Historia kapitana Matysiaka, którego koledzy z wojska nazywają Rekinem, jest absolutnie wstrząsająca. Przez wiele lat latał odrzutowcami MiG-21 i MiG-29. W 2007 roku odszedł ze służby.
- Jeszcze wtedy nie wiedziałem na co choruję. Czułem się coraz słabiej. Nikomu nic nie mówiąc zrezygnowałem ze służby. Nie chciałem kolegów z wojska narażać na niebezpieczeństwo - mówi nam. Z dnia na dzień czuł się gorzej.
W 2009 roku trafił do szpitala w Gdańsku. Miał niemal całkowicie sparaliżowane ręce i nogi. - Usłyszałem wtedy, że choruję na stwardnienie rozsiane. Następnie poinformowano mnie, że jestem za stary na leczenie z pieniędzy NFZ oraz że za krótko choruję. Szpital odesłał mnie do domu - mówi nam.
NFZ nie refunduje leczenia chorych na stwardnienie rozsiane
Anna Gryżewska, sekretarz generalna Polskiego Towarzystwa Stwardnienia Rozsianego tłumaczy, że przykład kapitana Matysiaka nie jest jedyny.
- Problemem są regulacje NFZ. Pacjent jest kwalifikowany do leczenia na podstawie odpowiedniej liczby punktów. Dostaje je także za wiek. W przypadku dorosłych liczba punktów, które są dawane ludziom po 40., praktycznie dyskwalifikuje ich z leczenia refundowanego przez NFZ. Ten limit punktowy jest absurdem. W żadnym innym kraju europejskim on nie istnieje. W Polsce na stwardnienie rozsiane choruje około 40 tysięcy osób, a leczone jest z tego tylko 7-8 procent - stwierdza.
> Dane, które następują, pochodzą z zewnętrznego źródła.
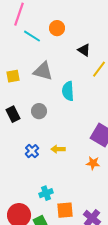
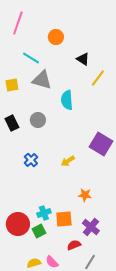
cyan line: (32, 36) -> (31, 58), moved
yellow arrow: (58, 149) -> (68, 161), moved, turned -32
orange star: (93, 163) -> (85, 195), moved
cyan cross: (46, 193) -> (44, 213), moved

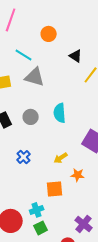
cyan semicircle: (67, 100) -> (60, 113), moved
orange star: (85, 195) -> (78, 175), moved
orange square: (64, 219) -> (55, 189), moved
green square: (39, 231) -> (41, 228), moved

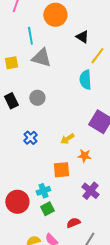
orange circle: (49, 34) -> (55, 15), size x1.5
cyan line: (24, 55) -> (30, 36), turned 48
cyan semicircle: (60, 113) -> (85, 80), moved
purple cross: (84, 224) -> (90, 191), moved

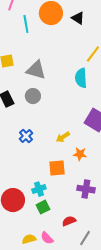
cyan line: (30, 36) -> (26, 24), moved
black triangle: (82, 37) -> (78, 18), moved
gray triangle: (41, 58) -> (36, 70), moved
purple cross: (90, 191) -> (86, 189), turned -30

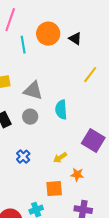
cyan semicircle: (81, 78) -> (61, 110), moved

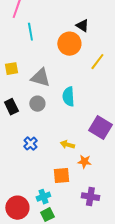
orange circle: (48, 34) -> (69, 44), moved
yellow arrow: (60, 158) -> (67, 145), turned 48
- NFZ w ten sposób skazuje ludzi na śmierć. Bo nieleczone stwardnienie rozsiane może doprowadzić do tego, że pacjent umrze. To skandal - komentuje nam Bolesław Piecha (57 l.), poseł PiS i szef Sejmowej Komisji Zdrowia.
Na szczęście kpt. Matysiak dostał pomoc od innych. M.in. niedawno żołnierze zorganizowali aukcję, z której dochód został przeznaczony dla niego. - Ja mam szczęście. Ale ile osób w takim stanie jest skazywanych przez NFZ - pyta pilot?